In Canada, we operate within the traditional territories of Indigenous Peoples including First Nations, Inuit and Métis. We seek to understand their interests and concerns before and during resource development and production, and actively work to minimize any potential infringement on their traditional rights. While provincial and federal governments regulate processes for consulting Indigenous communities, we develop consultation and engagement plans to support successful relationships now and over the long term. We have a values and interest approach, which includes exploring, planning, action and reflection. We also work to provide access to the economic benefits of development, including contracts for goods and services, jobs, training and education opportunities.
Our Indigenous Operator Trainee program offers the education and training necessary to become a Power Engineer. We have trainees in all of our asset areas. Of the trainees recently selected within the oil sands region, two were affiliated with the Sustainable Communities Initiative as youth or youth workers, an example of cross-pollinating efforts to guide youth to positive futures. We have another three apprentices currently working in a maintenance training program, in the final years of their millwright and instrumentation apprenticeships. In 2016, we added a new Heavy Equipment Technician program as well as shift supervisor training specific to Indigenous community members near the oil sands.
We also celebrated an important milestone of building sustainable relationships with Indigenous leaders and communities in 2016. The Cooperation and Mutual Benefits Agreement (CMBA) with Fort McMurray First Nation (FMFN) represents multiple years of engagement to build trust and respect, mutual areas of interest and benefit, and a formal commitment to a stronger relationship.
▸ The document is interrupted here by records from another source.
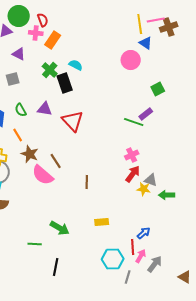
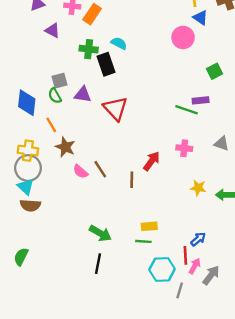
green cross: (50, 70) -> (89, 49), turned -35
gray square: (13, 79) -> (59, 81), moved
purple rectangle: (146, 114) -> (201, 100), turned 32
pink cross: (132, 155) -> (184, 148), turned 32
brown line: (56, 161) -> (100, 169), moved
red arrow: (133, 174) -> (152, 161), moved
pink semicircle: (43, 175) -> (80, 172), size x0.6
gray triangle: (151, 180) -> (222, 144), moved
green line: (35, 244) -> (143, 241), moved
black line: (56, 267) -> (98, 264), moved

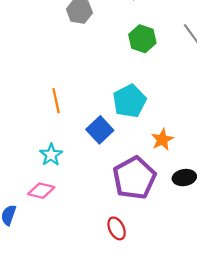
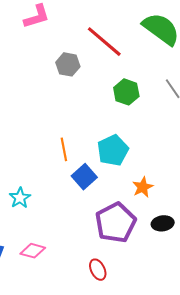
orange line: (56, 101) -> (64, 149), moved
cyan star: (51, 155) -> (20, 198), moved
pink diamond: (41, 191) -> (33, 251), moved

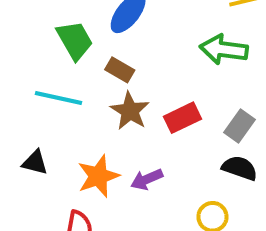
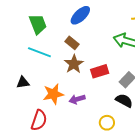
green trapezoid: (75, 40) -> (38, 24), moved
black triangle: (35, 162) -> (23, 82), turned -32

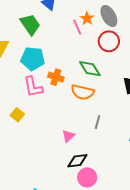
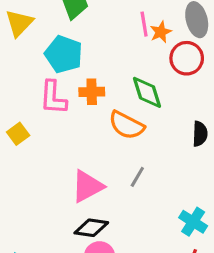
orange star: (87, 18) -> (161, 32), moved
orange cross: (56, 77) -> (92, 92), turned -35
pink triangle: (68, 136) -> (87, 186), size x1.6

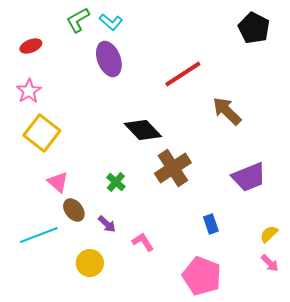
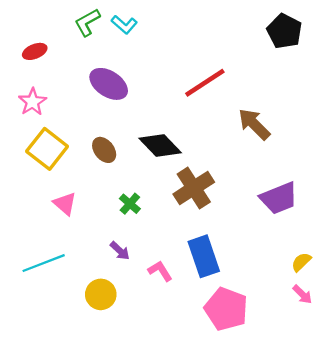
purple ellipse: (109, 59) -> (109, 84), moved, turned -36
brown ellipse: (74, 210) -> (104, 150), moved
blue rectangle: (211, 224) -> (204, 256), moved, size x1.8

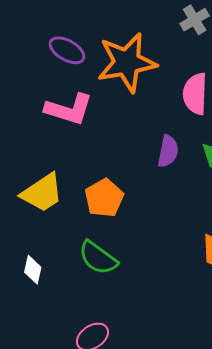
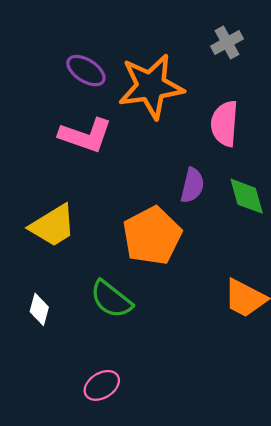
orange pentagon: (104, 198) -> (152, 236), moved, size x1.4

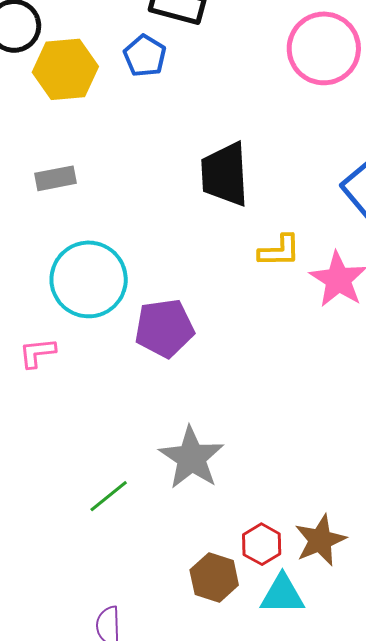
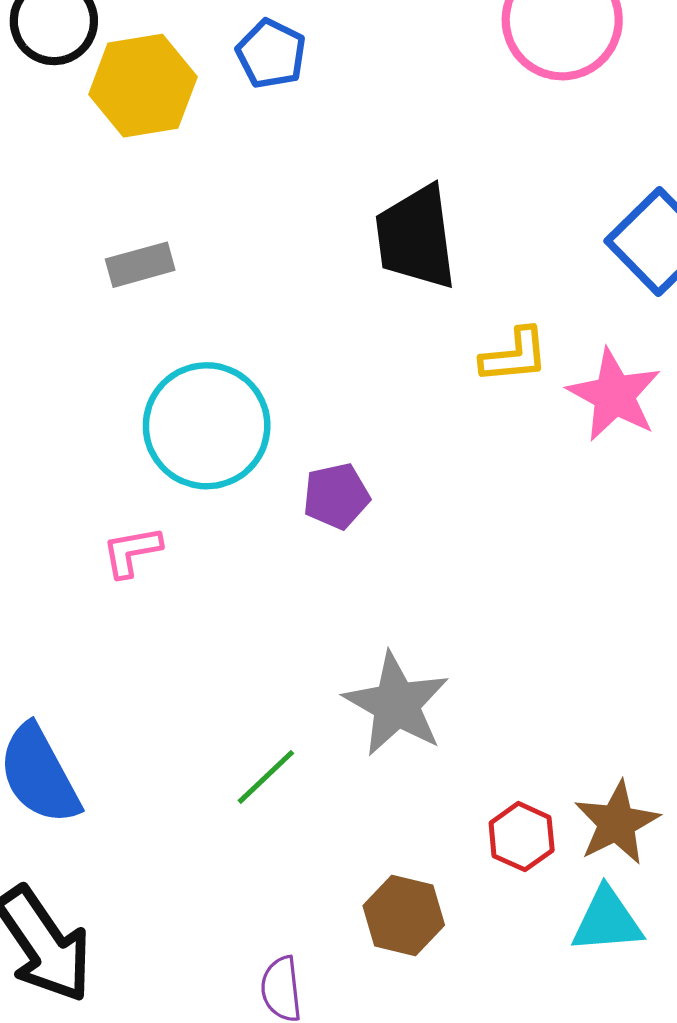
purple pentagon: (164, 328) -> (336, 496), size x0.7
brown hexagon: (214, 578) -> (404, 915), moved
cyan triangle: (282, 594) -> (607, 921), moved

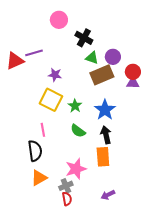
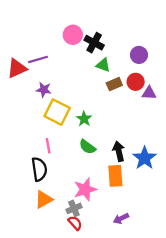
pink circle: (59, 20) -> (73, 35), moved
purple circle: (113, 57) -> (139, 55), moved
red circle: (133, 72) -> (136, 82), moved
purple star: (55, 75) -> (44, 90), moved
brown rectangle: (102, 75) -> (114, 84), size x0.6
blue star: (105, 110) -> (145, 158), moved
red semicircle: (67, 199) -> (75, 223), turned -32

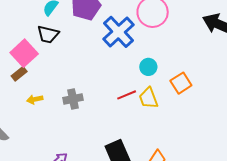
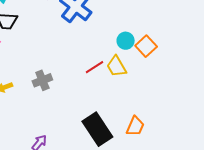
cyan circle: (148, 67) -> (126, 41), moved

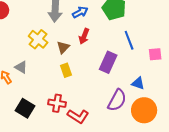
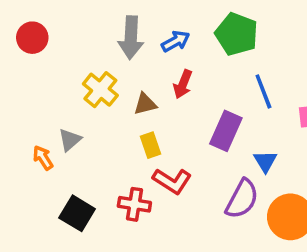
brown triangle: (63, 47) -> (145, 104), turned 32
gray triangle: (21, 67) -> (70, 140), turned 48
blue triangle: (138, 83) -> (265, 161), moved, turned 40
red L-shape: (78, 116) -> (172, 181), moved

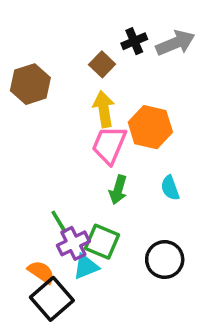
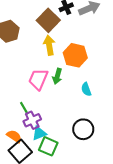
brown square: (102, 64) -> (48, 20), size x1.6
pink trapezoid: (109, 145) -> (38, 79), moved
green arrow: (118, 190) -> (57, 76), moved
green square: (102, 242) -> (48, 146), moved

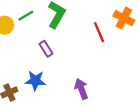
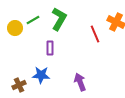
purple rectangle: (46, 49) -> (50, 48), turned 32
This agreement has a process to resolve concerns about rights infringement from our activities at Surmont and includes language that commits both parties to work toward beneficial economic and social dimensions of our relationship.
By respecting the historic cultural connections that indigenous peoples have to the land and incorporating our community framework guidelines, we can help ensure that they share the long-term sustainable benefits from natural resource development.